» The problem
The lines below, from the one containing "23.05.2021, 12:27" through the one containing "sur le fils de Michèle Bernier", should be set down exactly, with no pictures and nothing else.

» Working data
<<<<
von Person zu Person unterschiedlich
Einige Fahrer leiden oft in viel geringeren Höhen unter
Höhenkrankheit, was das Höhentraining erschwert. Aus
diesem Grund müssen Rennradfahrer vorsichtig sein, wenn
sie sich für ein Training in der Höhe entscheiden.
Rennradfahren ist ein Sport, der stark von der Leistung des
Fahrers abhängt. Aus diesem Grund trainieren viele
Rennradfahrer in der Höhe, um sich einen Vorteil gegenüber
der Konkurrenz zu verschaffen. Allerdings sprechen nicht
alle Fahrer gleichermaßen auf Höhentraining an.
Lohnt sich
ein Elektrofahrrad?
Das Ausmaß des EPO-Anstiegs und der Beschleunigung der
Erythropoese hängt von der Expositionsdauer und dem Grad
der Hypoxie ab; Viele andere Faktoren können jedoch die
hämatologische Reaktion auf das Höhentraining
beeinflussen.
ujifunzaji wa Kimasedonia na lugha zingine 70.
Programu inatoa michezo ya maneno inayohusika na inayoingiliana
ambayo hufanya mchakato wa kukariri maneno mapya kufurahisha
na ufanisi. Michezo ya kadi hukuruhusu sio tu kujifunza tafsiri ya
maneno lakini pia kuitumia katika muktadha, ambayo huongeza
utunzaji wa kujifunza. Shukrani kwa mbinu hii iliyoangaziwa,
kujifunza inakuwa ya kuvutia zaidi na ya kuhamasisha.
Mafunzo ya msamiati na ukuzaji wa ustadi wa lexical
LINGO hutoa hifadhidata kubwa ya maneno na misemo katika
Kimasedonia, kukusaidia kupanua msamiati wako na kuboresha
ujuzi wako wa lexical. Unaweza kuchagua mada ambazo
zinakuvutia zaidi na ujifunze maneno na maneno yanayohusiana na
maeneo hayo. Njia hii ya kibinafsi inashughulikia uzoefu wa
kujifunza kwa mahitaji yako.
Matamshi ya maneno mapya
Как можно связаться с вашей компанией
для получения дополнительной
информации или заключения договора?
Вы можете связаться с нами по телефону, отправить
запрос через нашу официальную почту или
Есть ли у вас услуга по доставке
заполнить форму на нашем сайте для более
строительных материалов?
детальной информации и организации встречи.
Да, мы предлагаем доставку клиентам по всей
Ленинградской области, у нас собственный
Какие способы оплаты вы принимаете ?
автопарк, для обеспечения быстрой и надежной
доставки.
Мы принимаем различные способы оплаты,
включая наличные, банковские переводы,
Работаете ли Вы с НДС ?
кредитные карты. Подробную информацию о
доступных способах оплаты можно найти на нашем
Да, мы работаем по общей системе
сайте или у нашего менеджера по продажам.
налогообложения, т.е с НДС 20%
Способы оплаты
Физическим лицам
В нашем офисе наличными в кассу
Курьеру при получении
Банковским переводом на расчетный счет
>>>>
<<<<
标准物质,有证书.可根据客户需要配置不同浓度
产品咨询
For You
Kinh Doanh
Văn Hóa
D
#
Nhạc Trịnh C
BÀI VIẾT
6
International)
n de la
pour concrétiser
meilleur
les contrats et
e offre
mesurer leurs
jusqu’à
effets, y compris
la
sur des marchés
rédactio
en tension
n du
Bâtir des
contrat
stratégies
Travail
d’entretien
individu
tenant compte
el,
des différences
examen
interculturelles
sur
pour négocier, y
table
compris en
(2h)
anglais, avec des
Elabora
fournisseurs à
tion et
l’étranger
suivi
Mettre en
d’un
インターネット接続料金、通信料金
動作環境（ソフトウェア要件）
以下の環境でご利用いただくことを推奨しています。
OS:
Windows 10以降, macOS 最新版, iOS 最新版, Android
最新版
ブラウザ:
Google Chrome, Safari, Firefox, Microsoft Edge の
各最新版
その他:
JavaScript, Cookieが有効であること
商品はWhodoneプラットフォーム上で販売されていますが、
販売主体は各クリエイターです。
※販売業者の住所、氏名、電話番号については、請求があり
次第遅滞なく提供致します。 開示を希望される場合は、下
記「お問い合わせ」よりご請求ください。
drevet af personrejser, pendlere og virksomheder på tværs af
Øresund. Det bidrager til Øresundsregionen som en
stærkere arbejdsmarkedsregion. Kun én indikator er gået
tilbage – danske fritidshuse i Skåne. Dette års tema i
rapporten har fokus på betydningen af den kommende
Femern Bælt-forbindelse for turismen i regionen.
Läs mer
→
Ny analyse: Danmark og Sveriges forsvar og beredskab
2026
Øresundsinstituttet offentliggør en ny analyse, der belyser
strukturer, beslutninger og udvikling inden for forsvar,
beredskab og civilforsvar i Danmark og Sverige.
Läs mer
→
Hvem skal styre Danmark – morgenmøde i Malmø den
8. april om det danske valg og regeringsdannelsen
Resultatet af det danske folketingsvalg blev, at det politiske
>>>>
<<<<
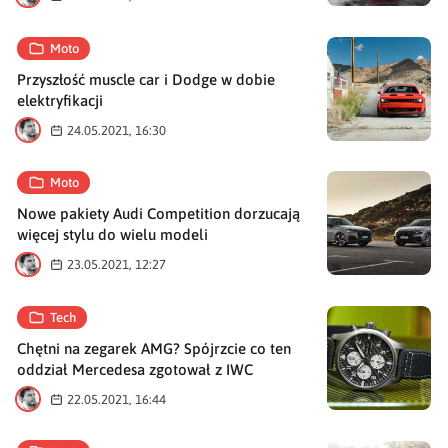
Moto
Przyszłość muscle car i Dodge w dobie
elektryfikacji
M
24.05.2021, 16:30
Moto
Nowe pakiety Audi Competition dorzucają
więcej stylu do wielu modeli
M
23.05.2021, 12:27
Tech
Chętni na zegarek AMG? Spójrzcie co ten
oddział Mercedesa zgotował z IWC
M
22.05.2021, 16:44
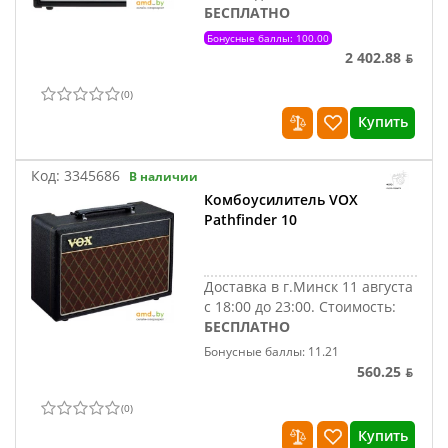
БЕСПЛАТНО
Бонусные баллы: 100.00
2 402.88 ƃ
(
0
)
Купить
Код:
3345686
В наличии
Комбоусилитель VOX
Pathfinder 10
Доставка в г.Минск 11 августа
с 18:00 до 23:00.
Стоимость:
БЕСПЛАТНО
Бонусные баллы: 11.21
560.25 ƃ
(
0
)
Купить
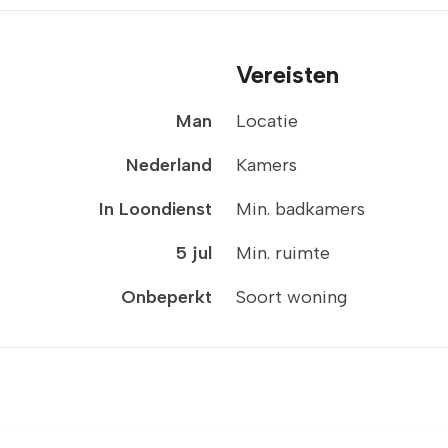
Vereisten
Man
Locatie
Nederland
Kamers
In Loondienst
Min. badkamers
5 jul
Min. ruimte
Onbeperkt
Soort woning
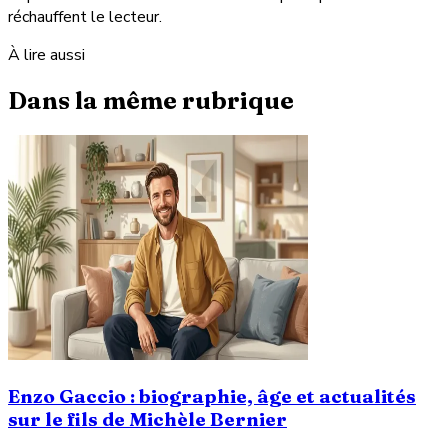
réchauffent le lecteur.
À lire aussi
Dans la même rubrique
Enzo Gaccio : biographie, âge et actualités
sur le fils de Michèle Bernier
>>>>
» Solution to the exercise
23.05.2021, 12:27
Tech
Chętni na zegarek AMG? Spójrzcie co ten
oddział Mercedesa zgotował z IWC
M
22.05.2021, 16:44
БЕСПЛАТНО
Бонусные баллы: 100.00
2 402.88 ƃ
(
0
)
Купить
Код:
3345686
В наличии
Комбоусилитель VOX
Pathfinder 10
Доставка в г.Минск 11 августа
с 18:00 до 23:00.
Стоимость:
БЕСПЛАТНО
Бонусные баллы: 11.21
560.25 ƃ
(
0
)
Купить
Vereisten
Man
Locatie
Nederland
Kamers
In Loondienst
Min. badkamers
5 jul
Min. ruimte
Onbeperkt
Soort woning
réchauffent le lecteur.
À lire aussi
Dans la même rubrique
Enzo Gaccio : biographie, âge et actualités
sur le fils de Michèle Bernier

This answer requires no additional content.